# What you are asked to do
Write out the data again in full, keeping every character the same.

# Stored data entries
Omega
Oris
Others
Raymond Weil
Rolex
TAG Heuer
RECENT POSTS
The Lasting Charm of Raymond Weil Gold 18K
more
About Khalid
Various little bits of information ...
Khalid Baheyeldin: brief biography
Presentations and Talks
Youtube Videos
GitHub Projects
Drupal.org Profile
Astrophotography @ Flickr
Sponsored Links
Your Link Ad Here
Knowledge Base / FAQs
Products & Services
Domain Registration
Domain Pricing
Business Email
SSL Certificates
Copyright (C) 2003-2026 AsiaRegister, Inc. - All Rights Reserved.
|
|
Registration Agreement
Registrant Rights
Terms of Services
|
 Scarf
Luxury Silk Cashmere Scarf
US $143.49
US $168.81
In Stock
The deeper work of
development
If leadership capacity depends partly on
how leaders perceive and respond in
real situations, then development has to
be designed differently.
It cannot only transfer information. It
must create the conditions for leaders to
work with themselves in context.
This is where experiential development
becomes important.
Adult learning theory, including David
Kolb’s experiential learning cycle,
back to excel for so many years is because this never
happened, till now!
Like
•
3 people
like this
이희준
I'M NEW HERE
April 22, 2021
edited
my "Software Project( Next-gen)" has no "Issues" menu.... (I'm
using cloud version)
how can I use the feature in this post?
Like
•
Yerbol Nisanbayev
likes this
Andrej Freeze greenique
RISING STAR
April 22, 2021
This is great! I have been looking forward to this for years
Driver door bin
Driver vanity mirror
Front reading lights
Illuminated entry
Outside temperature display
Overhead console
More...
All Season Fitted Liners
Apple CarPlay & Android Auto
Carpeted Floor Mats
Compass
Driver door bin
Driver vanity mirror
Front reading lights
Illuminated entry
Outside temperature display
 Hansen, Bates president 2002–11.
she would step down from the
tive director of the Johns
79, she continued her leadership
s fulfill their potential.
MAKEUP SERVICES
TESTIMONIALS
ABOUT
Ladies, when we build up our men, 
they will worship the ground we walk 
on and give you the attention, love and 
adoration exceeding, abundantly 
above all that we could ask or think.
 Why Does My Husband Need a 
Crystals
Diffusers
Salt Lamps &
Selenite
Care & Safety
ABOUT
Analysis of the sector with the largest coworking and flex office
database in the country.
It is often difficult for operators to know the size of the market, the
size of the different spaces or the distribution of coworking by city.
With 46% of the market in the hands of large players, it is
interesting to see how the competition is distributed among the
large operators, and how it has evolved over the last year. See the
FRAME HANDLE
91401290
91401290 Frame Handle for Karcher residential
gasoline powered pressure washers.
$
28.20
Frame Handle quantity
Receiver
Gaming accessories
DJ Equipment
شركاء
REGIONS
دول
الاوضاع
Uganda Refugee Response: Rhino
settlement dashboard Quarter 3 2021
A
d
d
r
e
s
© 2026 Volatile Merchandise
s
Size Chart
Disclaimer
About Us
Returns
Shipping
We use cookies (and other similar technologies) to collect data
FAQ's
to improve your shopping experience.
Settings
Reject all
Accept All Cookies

# Result of the exercise
Omega
Oris
Others
Raymond Weil
Rolex
TAG Heuer
RECENT POSTS
The Lasting Charm of Raymond Weil Gold 18K
more
About Khalid
Various little bits of information ...
Khalid Baheyeldin: brief biography
Presentations and Talks
Youtube Videos
GitHub Projects
Drupal.org Profile
Astrophotography @ Flickr
Sponsored Links
Your Link Ad Here
Knowledge Base / FAQs
Products & Services
Domain Registration
Domain Pricing
Business Email
SSL Certificates
Copyright (C) 2003-2026 AsiaRegister, Inc. - All Rights Reserved.
|
|
Registration Agreement
Registrant Rights
Terms of Services
|
 Scarf
Luxury Silk Cashmere Scarf
US $143.49
US $168.81
In Stock
The deeper work of
development
If leadership capacity depends partly on
how leaders perceive and respond in
real situations, then development has to
be designed differently.
It cannot only transfer information. It
must create the conditions for leaders to
work with themselves in context.
This is where experiential development
becomes important.
Adult learning theory, including David
Kolb’s experiential learning cycle,
back to excel for so many years is because this never
happened, till now!
Like
•
3 people
like this
이희준
I'M NEW HERE
April 22, 2021
edited
my "Software Project( Next-gen)" has no "Issues" menu.... (I'm
using cloud version)
how can I use the feature in this post?
Like
•
Yerbol Nisanbayev
likes this
Andrej Freeze greenique
RISING STAR
April 22, 2021
This is great! I have been looking forward to this for years
Driver door bin
Driver vanity mirror
Front reading lights
Illuminated entry
Outside temperature display
Overhead console
More...
All Season Fitted Liners
Apple CarPlay & Android Auto
Carpeted Floor Mats
Compass
Driver door bin
Driver vanity mirror
Front reading lights
Illuminated entry
Outside temperature display
 Hansen, Bates president 2002–11.
she would step down from the
tive director of the Johns
79, she continued her leadership
s fulfill their potential.
MAKEUP SERVICES
TESTIMONIALS
ABOUT
Ladies, when we build up our men, 
they will worship the ground we walk 
on and give you the attention, love and 
adoration exceeding, abundantly 
above all that we could ask or think.
 Why Does My Husband Need a 
Crystals
Diffusers
Salt Lamps &
Selenite
Care & Safety
ABOUT
Analysis of the sector with the largest coworking and flex office
database in the country.
It is often difficult for operators to know the size of the market, the
size of the different spaces or the distribution of coworking by city.
With 46% of the market in the hands of large players, it is
interesting to see how the competition is distributed among the
large operators, and how it has evolved over the last year. See the
FRAME HANDLE
91401290
91401290 Frame Handle for Karcher residential
gasoline powered pressure washers.
$
28.20
Frame Handle quantity
Receiver
Gaming accessories
DJ Equipment
شركاء
REGIONS
دول
الاوضاع
Uganda Refugee Response: Rhino
settlement dashboard Quarter 3 2021
A
d
d
r
e
s
© 2026 Volatile Merchandise
s
Size Chart
Disclaimer
About Us
Returns
Shipping
We use cookies (and other similar technologies) to collect data
FAQ's
to improve your shopping experience.
Settings
Reject all
Accept All Cookies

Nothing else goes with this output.